* [EXERCISE AIM]
Repeat only the lines below from the one containing "n, dass er die" through the one containing "Croissance organique des", inclusive, exactly as written.

* [DATA EXCERPTS]
● ● ●

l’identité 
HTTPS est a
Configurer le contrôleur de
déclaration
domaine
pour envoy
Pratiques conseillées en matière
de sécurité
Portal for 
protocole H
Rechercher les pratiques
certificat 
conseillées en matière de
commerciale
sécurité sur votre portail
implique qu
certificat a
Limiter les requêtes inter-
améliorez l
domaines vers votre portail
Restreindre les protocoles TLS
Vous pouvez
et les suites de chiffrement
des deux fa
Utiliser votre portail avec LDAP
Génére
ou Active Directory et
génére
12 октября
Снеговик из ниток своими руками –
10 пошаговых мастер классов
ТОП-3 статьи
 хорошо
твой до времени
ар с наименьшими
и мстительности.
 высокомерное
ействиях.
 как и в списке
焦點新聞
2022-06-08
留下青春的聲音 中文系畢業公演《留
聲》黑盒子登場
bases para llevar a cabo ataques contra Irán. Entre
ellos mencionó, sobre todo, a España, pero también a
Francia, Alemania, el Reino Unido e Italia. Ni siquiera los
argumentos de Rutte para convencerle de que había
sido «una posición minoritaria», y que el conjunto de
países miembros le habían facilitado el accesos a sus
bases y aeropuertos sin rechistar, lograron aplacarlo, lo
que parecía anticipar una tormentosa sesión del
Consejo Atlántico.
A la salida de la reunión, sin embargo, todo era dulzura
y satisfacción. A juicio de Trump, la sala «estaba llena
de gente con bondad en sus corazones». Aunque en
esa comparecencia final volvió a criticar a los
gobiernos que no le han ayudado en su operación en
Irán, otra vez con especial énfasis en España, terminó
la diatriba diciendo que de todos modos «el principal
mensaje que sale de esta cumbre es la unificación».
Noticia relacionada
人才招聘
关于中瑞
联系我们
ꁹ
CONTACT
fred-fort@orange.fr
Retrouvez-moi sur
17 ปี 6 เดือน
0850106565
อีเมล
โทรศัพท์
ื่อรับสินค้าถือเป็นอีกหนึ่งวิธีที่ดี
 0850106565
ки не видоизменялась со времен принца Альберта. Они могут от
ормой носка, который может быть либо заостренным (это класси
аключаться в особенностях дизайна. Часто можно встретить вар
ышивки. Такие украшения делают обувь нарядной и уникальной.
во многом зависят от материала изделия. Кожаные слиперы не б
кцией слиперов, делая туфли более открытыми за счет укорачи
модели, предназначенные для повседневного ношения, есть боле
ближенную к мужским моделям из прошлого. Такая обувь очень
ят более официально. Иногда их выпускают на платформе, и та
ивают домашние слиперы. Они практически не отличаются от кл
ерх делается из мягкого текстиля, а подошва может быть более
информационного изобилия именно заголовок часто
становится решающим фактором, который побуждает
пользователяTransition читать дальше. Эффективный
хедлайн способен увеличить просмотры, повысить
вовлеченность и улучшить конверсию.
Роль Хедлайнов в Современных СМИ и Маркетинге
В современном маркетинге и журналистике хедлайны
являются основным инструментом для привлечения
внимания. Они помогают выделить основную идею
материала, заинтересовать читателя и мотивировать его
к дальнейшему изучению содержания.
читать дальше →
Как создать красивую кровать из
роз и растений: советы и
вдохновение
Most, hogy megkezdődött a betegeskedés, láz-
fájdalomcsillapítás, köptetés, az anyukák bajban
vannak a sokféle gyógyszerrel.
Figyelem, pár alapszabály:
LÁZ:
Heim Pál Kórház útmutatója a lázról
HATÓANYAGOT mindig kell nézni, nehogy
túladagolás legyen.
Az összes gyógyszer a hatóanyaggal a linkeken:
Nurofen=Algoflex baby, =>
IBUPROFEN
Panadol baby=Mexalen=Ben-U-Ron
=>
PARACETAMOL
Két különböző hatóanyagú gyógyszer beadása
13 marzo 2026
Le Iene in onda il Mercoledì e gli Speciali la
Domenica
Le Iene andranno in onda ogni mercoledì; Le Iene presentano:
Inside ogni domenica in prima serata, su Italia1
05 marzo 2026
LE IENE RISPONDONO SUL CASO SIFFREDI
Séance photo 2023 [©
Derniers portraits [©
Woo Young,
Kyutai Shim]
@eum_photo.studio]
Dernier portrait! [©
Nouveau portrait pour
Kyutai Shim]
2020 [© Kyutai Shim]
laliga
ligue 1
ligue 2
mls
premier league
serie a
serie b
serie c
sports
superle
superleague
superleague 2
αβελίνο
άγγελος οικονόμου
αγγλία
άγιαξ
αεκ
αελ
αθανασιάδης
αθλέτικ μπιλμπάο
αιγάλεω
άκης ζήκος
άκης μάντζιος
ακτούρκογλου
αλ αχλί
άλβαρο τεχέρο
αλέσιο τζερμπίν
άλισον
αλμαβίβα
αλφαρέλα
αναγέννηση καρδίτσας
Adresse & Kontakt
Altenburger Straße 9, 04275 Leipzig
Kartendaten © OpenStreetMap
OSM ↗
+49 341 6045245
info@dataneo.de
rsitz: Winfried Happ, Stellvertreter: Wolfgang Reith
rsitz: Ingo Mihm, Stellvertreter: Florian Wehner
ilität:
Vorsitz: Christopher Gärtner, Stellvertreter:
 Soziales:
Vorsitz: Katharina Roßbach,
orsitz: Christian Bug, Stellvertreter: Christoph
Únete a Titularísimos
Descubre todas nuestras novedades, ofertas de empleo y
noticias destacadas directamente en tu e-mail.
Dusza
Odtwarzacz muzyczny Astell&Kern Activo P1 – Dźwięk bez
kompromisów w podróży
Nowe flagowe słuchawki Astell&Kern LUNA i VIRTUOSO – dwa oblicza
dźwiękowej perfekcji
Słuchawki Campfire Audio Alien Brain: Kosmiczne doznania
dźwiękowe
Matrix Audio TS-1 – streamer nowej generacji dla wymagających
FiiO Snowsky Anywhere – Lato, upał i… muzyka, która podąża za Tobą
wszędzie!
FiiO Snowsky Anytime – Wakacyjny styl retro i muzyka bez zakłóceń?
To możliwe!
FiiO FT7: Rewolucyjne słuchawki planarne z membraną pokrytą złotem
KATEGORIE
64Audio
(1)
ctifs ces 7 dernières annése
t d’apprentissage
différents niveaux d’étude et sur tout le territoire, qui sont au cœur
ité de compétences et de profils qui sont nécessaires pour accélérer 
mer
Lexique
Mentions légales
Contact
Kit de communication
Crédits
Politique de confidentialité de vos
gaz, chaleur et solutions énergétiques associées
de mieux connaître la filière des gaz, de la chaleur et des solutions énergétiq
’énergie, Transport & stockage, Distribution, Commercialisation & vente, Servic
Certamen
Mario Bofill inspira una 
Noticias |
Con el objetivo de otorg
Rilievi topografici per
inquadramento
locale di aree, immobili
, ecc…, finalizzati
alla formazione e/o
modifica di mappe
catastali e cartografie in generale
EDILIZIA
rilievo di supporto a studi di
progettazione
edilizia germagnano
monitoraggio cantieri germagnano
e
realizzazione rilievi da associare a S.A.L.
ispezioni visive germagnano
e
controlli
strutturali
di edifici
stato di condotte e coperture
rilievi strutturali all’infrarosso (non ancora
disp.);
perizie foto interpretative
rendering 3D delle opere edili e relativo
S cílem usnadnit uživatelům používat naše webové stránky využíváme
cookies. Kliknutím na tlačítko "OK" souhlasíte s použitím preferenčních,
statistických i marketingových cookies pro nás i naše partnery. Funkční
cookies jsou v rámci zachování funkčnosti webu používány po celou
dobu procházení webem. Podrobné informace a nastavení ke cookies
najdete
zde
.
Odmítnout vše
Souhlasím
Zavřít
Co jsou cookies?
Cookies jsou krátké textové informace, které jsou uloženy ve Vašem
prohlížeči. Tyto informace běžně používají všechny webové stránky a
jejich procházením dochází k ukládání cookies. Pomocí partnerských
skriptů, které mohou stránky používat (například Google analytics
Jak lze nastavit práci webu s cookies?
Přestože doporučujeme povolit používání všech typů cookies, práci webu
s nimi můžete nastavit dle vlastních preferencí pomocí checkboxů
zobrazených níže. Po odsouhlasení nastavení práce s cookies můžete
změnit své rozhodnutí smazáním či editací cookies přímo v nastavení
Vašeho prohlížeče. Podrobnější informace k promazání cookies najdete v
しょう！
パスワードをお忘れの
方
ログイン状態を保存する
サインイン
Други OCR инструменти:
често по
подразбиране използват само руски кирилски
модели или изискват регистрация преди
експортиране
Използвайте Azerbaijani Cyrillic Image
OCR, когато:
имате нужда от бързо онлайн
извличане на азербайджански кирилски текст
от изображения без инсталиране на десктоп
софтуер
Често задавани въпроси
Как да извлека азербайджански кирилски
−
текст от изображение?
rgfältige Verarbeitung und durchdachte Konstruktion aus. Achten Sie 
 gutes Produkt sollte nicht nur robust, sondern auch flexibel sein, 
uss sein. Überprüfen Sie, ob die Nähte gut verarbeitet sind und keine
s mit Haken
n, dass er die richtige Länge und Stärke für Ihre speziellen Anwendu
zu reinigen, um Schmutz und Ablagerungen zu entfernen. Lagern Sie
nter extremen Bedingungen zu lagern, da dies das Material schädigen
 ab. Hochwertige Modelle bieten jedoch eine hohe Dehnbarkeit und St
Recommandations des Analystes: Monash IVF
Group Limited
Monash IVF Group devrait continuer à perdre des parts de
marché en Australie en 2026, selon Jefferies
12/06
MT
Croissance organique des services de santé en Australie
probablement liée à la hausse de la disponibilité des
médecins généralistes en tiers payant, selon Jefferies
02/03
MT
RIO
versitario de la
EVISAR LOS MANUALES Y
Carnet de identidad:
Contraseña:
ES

● ● ●

* [ANSWER SECTION]
n, dass er die richtige Länge und Stärke für Ihre speziellen Anwendu
zu reinigen, um Schmutz und Ablagerungen zu entfernen. Lagern Sie
nter extremen Bedingungen zu lagern, da dies das Material schädigen
 ab. Hochwertige Modelle bieten jedoch eine hohe Dehnbarkeit und St
Recommandations des Analystes: Monash IVF
Group Limited
Monash IVF Group devrait continuer à perdre des parts de
marché en Australie en 2026, selon Jefferies
12/06
MT
Croissance organique des services de santé en Australie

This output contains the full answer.